Columella racconta che alcuni produttori trovano ancora il modo di recuperare un terzo prodotto dalle stesse uve: “Alcune persone lasciano invecchiare per questo uso l’acqua piovana, e la fanno bollire fino a ridurla della metà. Quando hanno essiccato la loro uva come ho spiegato, usano quest’acqua invece del vino, e terminano l’operazione come sopra. Questo procedimento, quando si ha molto legno, costa molto poco, e questo vino è anche, per l’uso, più dolce al gusto di quelli che si preparano secondo i metodi precedenti.[3]

Il successo del passum nel mondo romano era considerevole. Plinio il Vecchio stabilisce una gerarchia geografica precisa: “Dopo il vino di Creta, si apprezza quello di Cilicia e d’Africa.”[4] Ogni terroir sviluppa la sua firma, creando una vera mappa dei sapori mediterranei.

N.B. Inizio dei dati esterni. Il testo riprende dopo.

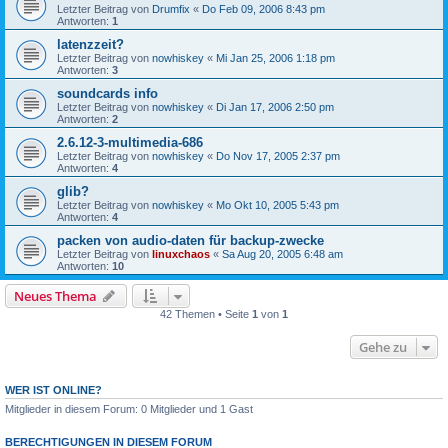
Letzter Beitrag von
Drumfix
«
Do Feb 09, 2006 8:43 pm
Antworten:
1
latenzzeit?
Letzter Beitrag von
nowhiskey
«
Mi Jan 25, 2006 1:18 pm
Antworten:
3
soundcards info
Letzter Beitrag von
nowhiskey
«
Di Jan 17, 2006 2:50 pm
Antworten:
2
2.6.12-3-multimedia-686
Letzter Beitrag von
nowhiskey
«
Do Nov 17, 2005 2:37 pm
Antworten:
4
glib?
Letzter Beitrag von
nowhiskey
«
Mo Okt 10, 2005 5:43 pm
Antworten:
4
packen von audio-daten für backup-zwecke
Letzter Beitrag von
linuxchaos
«
Sa Aug 20, 2005 6:48 am
Antworten:
10
Neues Thema
42 Themen • Seite
1
von
1
Gehe zu
WER IST ONLINE?
Mitglieder in diesem Forum: 0 Mitglieder und 1 Gast
BERECHTIGUNGEN IN DIESEM FORUM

La persistenza storica del fenomeno impressiona: secondo David L. Thurmond[5]specialista della viticoltura antica, il passum cilicio “godeva ancora di grande fama verso la metà del X secolo”, ovvero più di tredici secoli di continuità! Questa longevità si spiega con la notevole adattabilità del prodotto: si trova persino una “forma kasher esportata verso la Palestina romana per la Pasqua”.

Così, il passum non era uniforme. Tutta una gamma di declinazioni esisteva secondo Plinio[6]Psithium ambrato, Melampsithium scuro, Scybelite di Galazia dal gusto di mulsum, Haluntium siciliano… Il diachyton rappresenta un’innovazione particolare: uve essiccate “in un luogo chiuso per sette giorni su graticci a sette piedi dal suolo, al riparo dalla rugiada[7], per ottenere “un vino di gusto e odore eccellenti“.

Contraffazione cretese

Piccola anfora (h: 18 cm) scoperta a Creta, tra il I secolo a.C. e il II secolo. Questa faccia rappresenta Dioniso, l’altra Eros (foto BNF)

Oltre ai testi antichi, l’archeologia moderna getta nuova luce su questa produzione antica. Conor Trainor, ricercatore dell’Università di Warwick, ha condotto da dieci anni scavi a Cnosso che rivelano una realtà più complessa di quanto suggeriscono i trattati di agronomia[8]La sua scoperta di arnie di terracotta associate agli impianti vinicoli indica che alcuni produttori cretesi aggiungevano miele al vino ordinario per imitare la dolcezza del vero passum.

Questa “contraffazione” antica illustra le tensioni eterne tra qualità artigianale e domanda commerciale. Di fronte all’esplosione della domanda romana, alcuni viticoltori privilegiano la redditività sull’autenticità. Le quantità massive di vino cretese importate a Roma suggeriscono che i consumatori romani si preoccupavano meno dell’autenticità di quanto non faremmo noi.

Oggi, la tradizione del vino di uva passa perdura negli Amarone della Valpolicella, nei vini di paglia del Giura, nei Recioto del Veneto, o nel Passum de Mago, vino tunisino moderno prodotto nella regione di Kelibia – antico cuore agricolo di Cartagine. In Toscana moderna, le uve vengono lasciate ad appassire per più di un mese, fino all’inizio di dicembre, riproducendo esattamente i tempi antichi. Questa tecnica di concentrazione degli zuccheri per disidratazione naturale degli acini, sia sulla pianta, sia fuori dal ceppo su graticci o sospese, porta oggi il nome di appassimento, ricordando nella sua radice l’antico passum.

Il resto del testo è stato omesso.